(DATA SHOWN begins)
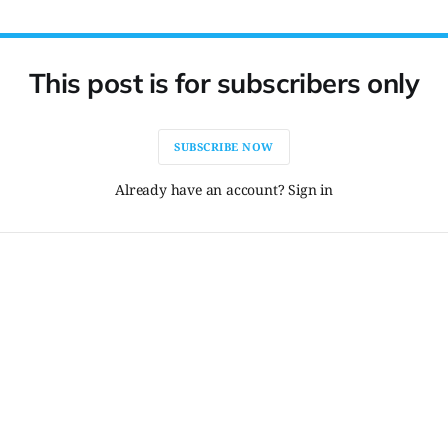
This post is for subscribers only
SUBSCRIBE NOW
Already have an account? Sign in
(DATA SHOWN ends)
== ABOUT THIS TASK ==
Copy out all the data exactly, skipping the pictures.

== ANSWER TO THE PROBLEM ==
This post is for subscribers only
SUBSCRIBE NOW
Already have an account? Sign in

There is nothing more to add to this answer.